In consideration of the mutual promises contained herein, and as a condition to the disclosure of information, the Licensee and ION agree as follows:
"Affiliate" means, in respect of a company, a company which is its subsidiary or holding company, or a company which is a subsidiary of that holding company.
"Authorized Representatives" means, in relation to a Receiving Party, its and its Affiliates' directors, officers and employees, who need to receive and consider the Confidential Information for the purposes of the Project.
"Confidential Information" means all information in whatever form that is disclosed by one party (including its Affiliates) (the "Disclosing Party") to the other party (including its Affiliates) (the "Receiving Party"), whether or not marked as confidential, and includes the existence and content of this agreement;
"Project" means all transactions or proposed transactions of any kind, relating to any subject matter whatsoever, in connection with which a Disclosing Party provides Confidential Information to a Receiving Party;
2.1	 The Receiving Party shall not use the Confidential Information of the Disclosing Party for a purpose other than the Project and shall not disclose the Disclosing Party's Confidential Information to anyone other than its Authorized Representatives.

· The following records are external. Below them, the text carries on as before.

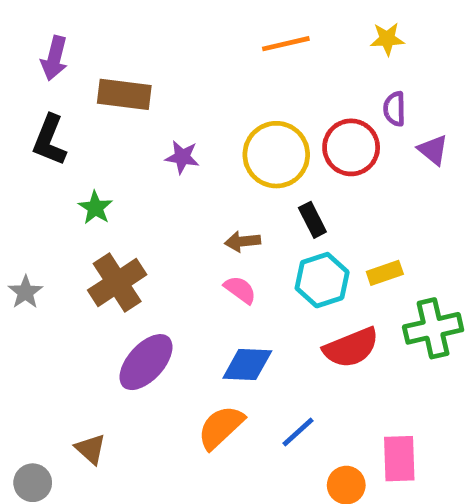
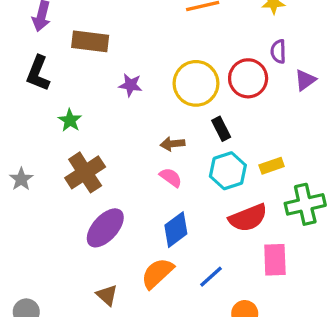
purple triangle: (433, 150) -> (305, 80), turned 45
blue diamond: (247, 365) -> (176, 230), turned -39
brown triangle: (91, 449) -> (107, 295), moved
pink rectangle: (399, 459) -> (275, 260), moved

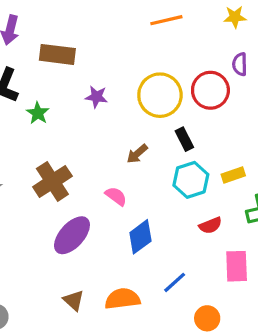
green star: (70, 120) -> (38, 113), moved
brown arrow: (172, 144) -> (137, 154), turned -35
pink semicircle: (171, 177) -> (116, 196), moved
red semicircle: (248, 218) -> (210, 225), size x0.6
orange semicircle: (157, 273) -> (122, 299), moved, turned 36

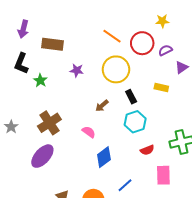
orange line: (166, 20) -> (112, 36), moved, turned 48
purple semicircle: (240, 64) -> (165, 50), turned 64
red circle: (210, 90) -> (142, 43), moved
yellow rectangle: (233, 175) -> (161, 88), moved, turned 32
purple ellipse: (72, 235) -> (42, 156), moved

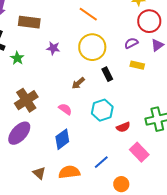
red circle: (142, 43) -> (149, 21), moved
purple semicircle: (165, 50) -> (131, 43), moved
cyan hexagon: (135, 122) -> (102, 110), moved
blue diamond: (104, 157) -> (62, 139), moved
pink rectangle: (163, 175) -> (139, 152), turned -42

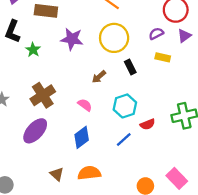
purple star: (53, 48) -> (72, 39), size x1.5
pink rectangle: (139, 152) -> (177, 178), moved
blue line: (101, 162) -> (124, 139), moved

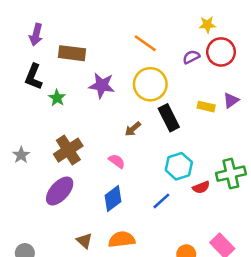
purple semicircle: (156, 34) -> (191, 57), moved
purple triangle: (184, 36) -> (231, 100), moved
black rectangle: (130, 67) -> (169, 118), size x1.5
cyan hexagon: (125, 106) -> (179, 166), moved
red semicircle: (148, 124) -> (201, 187), moved

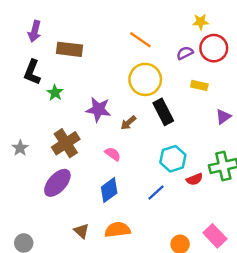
purple star: (102, 85) -> (98, 109), moved
purple triangle: (231, 100) -> (223, 117), moved
yellow rectangle: (206, 107) -> (199, 85), moved

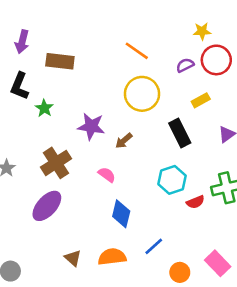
yellow rectangle: (199, 85) -> (201, 100), turned -42
black rectangle: (163, 112) -> (180, 133), moved
blue diamond: (109, 190) -> (121, 214), moved, turned -40
blue line: (156, 192) -> (154, 246), moved

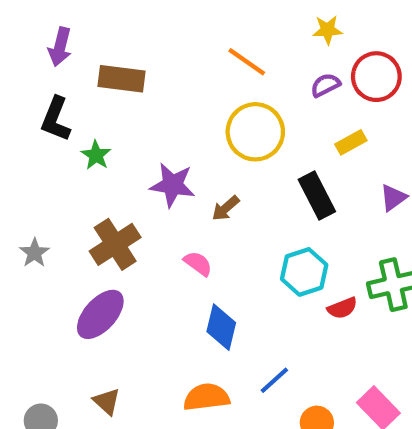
yellow star: (202, 31) -> (327, 30), moved
brown triangle: (73, 258) -> (107, 401), moved

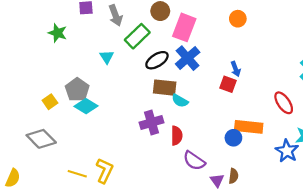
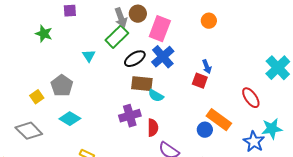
gray arrow: (115, 15) -> (121, 18), moved
cyan diamond: (86, 106) -> (70, 119), moved
orange rectangle: (249, 127) -> (219, 120), turned 30

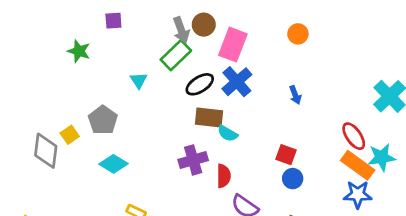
red square: (200, 81) -> (286, 155), moved
orange rectangle: (219, 120) -> (358, 165), moved
cyan star: (272, 129) -> (382, 157), moved
gray diamond: (29, 131) -> (46, 151), moved, turned 52
blue star: (254, 142) -> (358, 194), turned -30

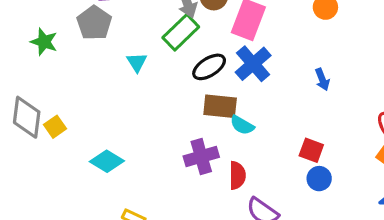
green star: (79, 51) -> (44, 42), moved
gray pentagon: (103, 120) -> (94, 23), moved
gray diamond: (46, 151) -> (27, 117), moved

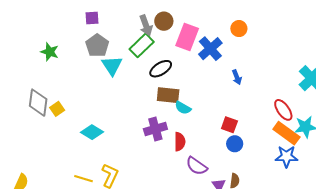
gray pentagon: (94, 23) -> (97, 45), moved
cyan triangle: (137, 62) -> (112, 66), size x1.5
blue cross: (253, 64) -> (210, 49), moved

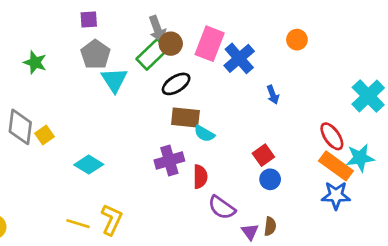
brown circle: (164, 21) -> (171, 44), moved
orange circle: (239, 29) -> (297, 40), moved
red square: (229, 125) -> (263, 155), turned 35

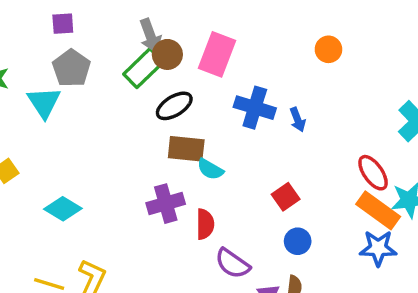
blue cross: (239, 58) -> (255, 108), moved, turned -32
cyan triangle: (114, 80) -> (44, 102), moved
blue circle: (270, 179) -> (298, 241), moved

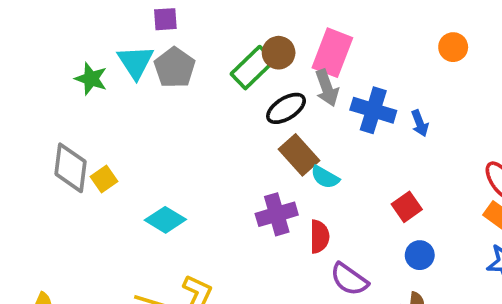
gray arrow: (150, 36) -> (327, 88), moved
cyan triangle: (44, 102) -> (136, 62), moved
brown rectangle: (186, 149) -> (299, 155), turned 42

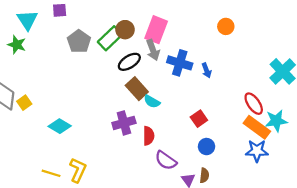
cyan triangle: (136, 62) -> (27, 20), moved
gray pentagon: (175, 68) -> (79, 41), moved

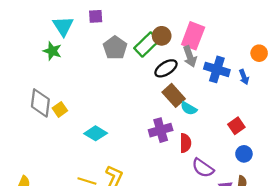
orange circle: (226, 26) -> (259, 53), moved

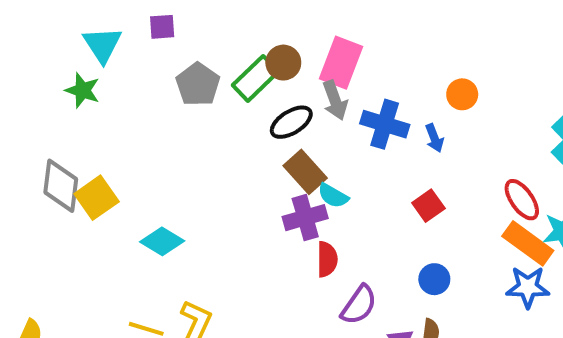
yellow square: (60, 109) -> (97, 198), size x1.5
red square: (236, 126) -> (428, 206), moved
purple cross: (161, 130) -> (305, 218), moved
purple semicircle: (203, 168) -> (359, 305), turned -90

2.2	 Any breach of the terms of this agreement by a party's Authorized Representatives shall be considered a breach by the party itself.

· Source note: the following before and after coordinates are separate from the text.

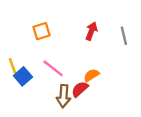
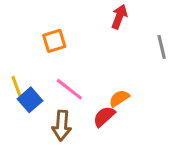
red arrow: (91, 31) -> (119, 17), moved
brown arrow: (64, 96) -> (62, 126), moved

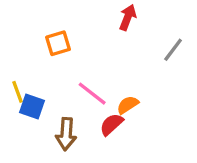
gray line: (162, 47) -> (173, 50), turned 50
pink line: (69, 89) -> (92, 94), moved
blue square: (30, 100) -> (32, 106), turned -30

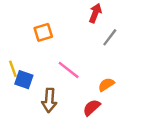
gray line: (173, 50) -> (110, 37), moved
orange semicircle: (128, 105) -> (106, 85), moved
red semicircle: (111, 124) -> (92, 108), moved

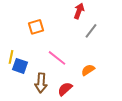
yellow line: (13, 69) -> (11, 57), turned 32
red semicircle: (92, 108) -> (65, 89), moved

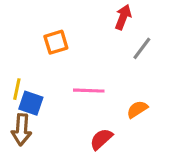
pink line: (57, 58) -> (89, 91), turned -36
brown arrow: (41, 83) -> (22, 130), moved

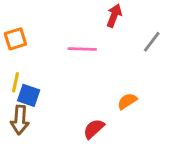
orange square: (56, 42) -> (15, 39), moved
gray line: (142, 48) -> (152, 42), moved
pink line: (89, 91) -> (82, 49), moved

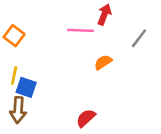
orange square: (15, 39) -> (14, 36), turned -36
pink line: (82, 49) -> (80, 30), moved
orange semicircle: (127, 101) -> (103, 62), moved

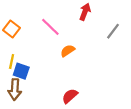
pink line: (80, 30) -> (50, 27), moved, turned 42
orange semicircle: (103, 62) -> (68, 51), moved

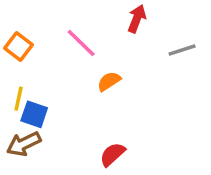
gray line: (113, 31) -> (182, 50), turned 35
brown arrow: (15, 89) -> (24, 144), turned 60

2.3	 Neither party will be under any obligation to keep confidential any Confidential Information that:
2.3.1  is in the public domain, other than in breach of this agreement;
2.3.2  was received from a third party without obligation of confidence; or
2.3.3  was known to that party before the date of this agreement and that party was not under any obligation of confidence at that time.
2.4 A Receiving Party may disclose Confidential Information
if and to the extent that it is required to do so by any law, provided that, to the extent that it is permitted to do so, the Receiving Party: (i) notifies the Disclosing Party as soon as possible upon becoming aware of any such requirement; and (ii) co-operates with the Disclosing Party (at the Disclosing Party's reasonable expense) to avoid or limit disclosure and to gain assurances as to confidentiality from the body to whom the information is to be disclosed.
2.5	A Receiving Party shall return or destroy all the Disclosing Party's Confidential Information (in whatever form) in its possession, custody, or control on request from the Disclosing Party.
3.1  Either party may terminate this agreement by notice in writing to the other party. Sections 2 and 4 of this agreement shall survive termination of the agreement.
4.1  This agreement constitutes the entire agreement between the parties relating to the subject matter of this agreement.
4.2  No amendment of this agreement will be valid unless it is in writing and signed by both parties.
4.3  Each Receiving Party recognizes that any breach of this agreement would cause irreparable harm to the Disclosing Party and that monetary damages would be inadequate to compensate the Disclosing Party for such breach.
4.4  This Agreement shall be governed by, and shall be construed in accordance with, the laws of Ireland. The courts of Ireland have exclusive jurisdiction to hear and decide any suit, action or proceedings, and to settle any disputes, which may arise out of or in connection with this Agreement and, for these purposes, each party irrevocably submits to the jurisdiction of the courts of Ireland. However, nothing in this Section 4.4 shall prevent either party from seeking injunctive relief in the courts of any jurisdiction for the breach, or threatened breach, of this Agreement.